Various agencies and commissions throughout the state of Maryland are doing their part to ensure optimal care, including the Health Services Cost Review Commission (HSCRC), which collects patient level data on admissions, outpatient episodes and procedures annually. “From these data sets, it is possible to identify aggregate utilization patterns that may be indicative of overuse of certain invasive cardiac procedures,” wrote John M. Colmers, secretary, Health & Mental Hygiene.

Colmers also indicated that HSCRC will continue to review these data and work with federal and state officials to ensure these data are accurately reported and “reflective of medically appropriate clinical decision making and resource use.”

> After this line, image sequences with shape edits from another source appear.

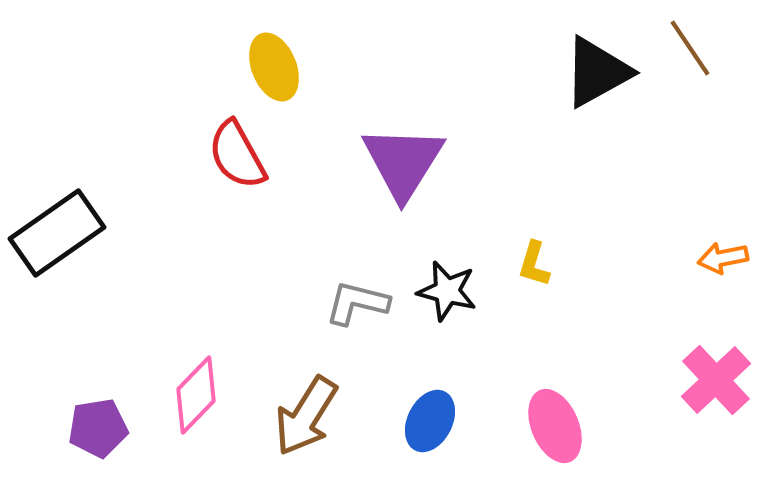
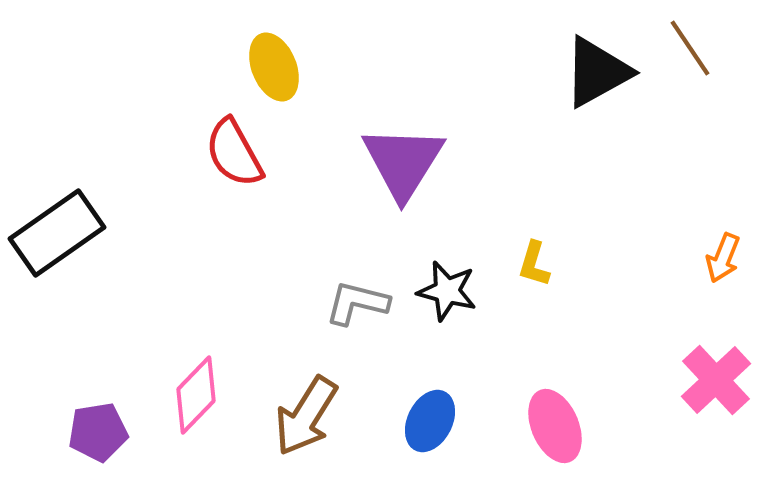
red semicircle: moved 3 px left, 2 px up
orange arrow: rotated 57 degrees counterclockwise
purple pentagon: moved 4 px down
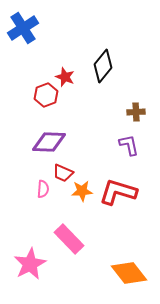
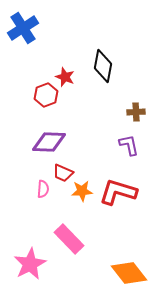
black diamond: rotated 28 degrees counterclockwise
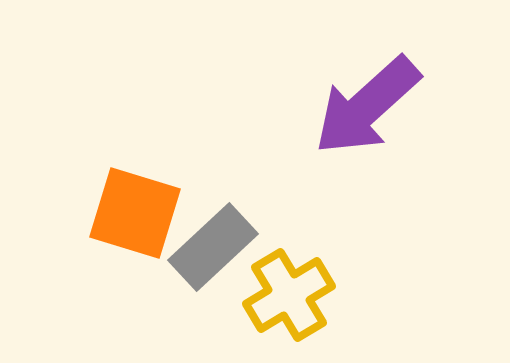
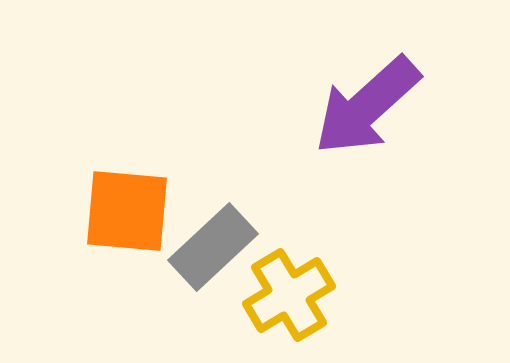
orange square: moved 8 px left, 2 px up; rotated 12 degrees counterclockwise
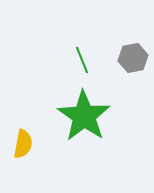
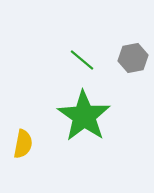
green line: rotated 28 degrees counterclockwise
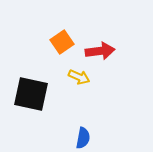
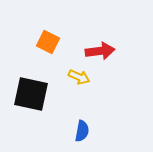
orange square: moved 14 px left; rotated 30 degrees counterclockwise
blue semicircle: moved 1 px left, 7 px up
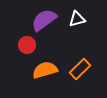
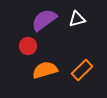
red circle: moved 1 px right, 1 px down
orange rectangle: moved 2 px right, 1 px down
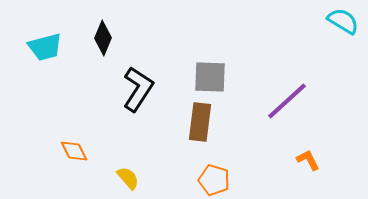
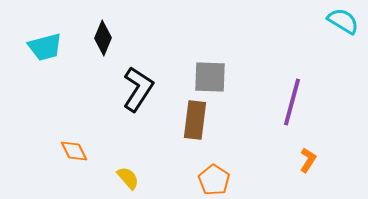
purple line: moved 5 px right, 1 px down; rotated 33 degrees counterclockwise
brown rectangle: moved 5 px left, 2 px up
orange L-shape: rotated 60 degrees clockwise
orange pentagon: rotated 16 degrees clockwise
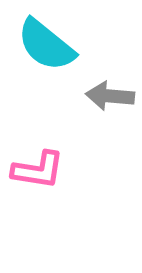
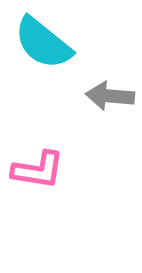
cyan semicircle: moved 3 px left, 2 px up
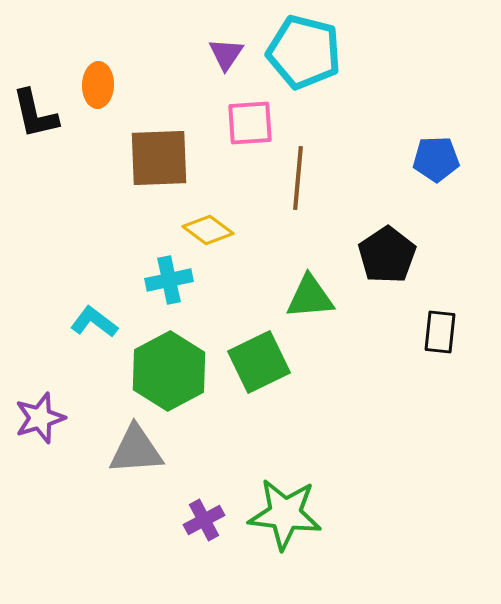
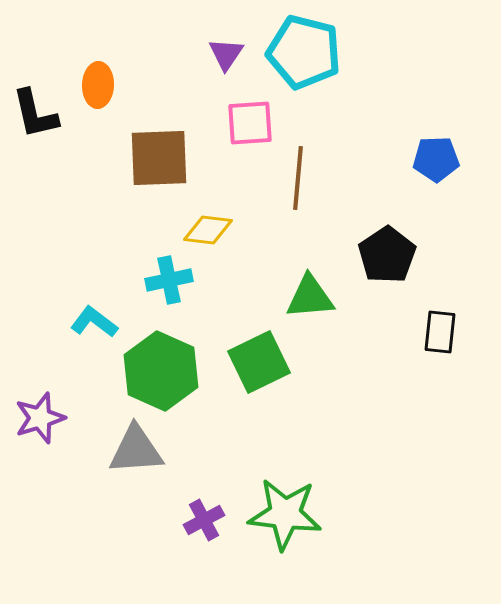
yellow diamond: rotated 30 degrees counterclockwise
green hexagon: moved 8 px left; rotated 8 degrees counterclockwise
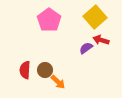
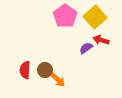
pink pentagon: moved 16 px right, 4 px up
orange arrow: moved 2 px up
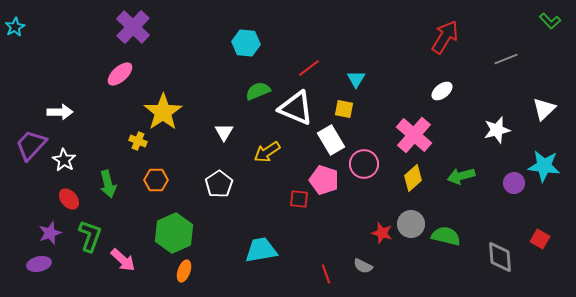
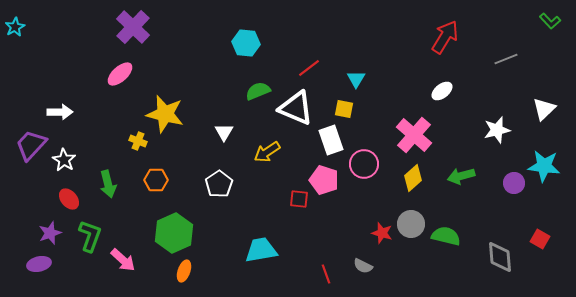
yellow star at (163, 112): moved 2 px right, 2 px down; rotated 24 degrees counterclockwise
white rectangle at (331, 140): rotated 12 degrees clockwise
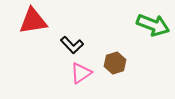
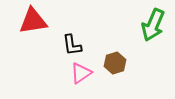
green arrow: rotated 92 degrees clockwise
black L-shape: rotated 35 degrees clockwise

Additionally, all Maryland hospitals will be required to submit and report cath lab data to the Commission on PCI using the American College of Cardiology’s National Cardiovascular Data Registry CathPCI Registry and ACTION Registry.

“These two data sets will strengthen the Commission’s ability to establish and monitor adherence to accepted performance benchmarks, publicly report risk-adjusted outcome measures, and inform policymakers on priorities for quality improvement,” Colmers wrote.

“We all want what is best for the patient; we all want to be sure that physicians all over the country are following the highest ethical standards and certainly are complying with the appropriateness criterion that has been set out,” said Turco.

After multiple attempts, the Maryland Board of Physicians declined to comment further on the case due to the ongoing investigation.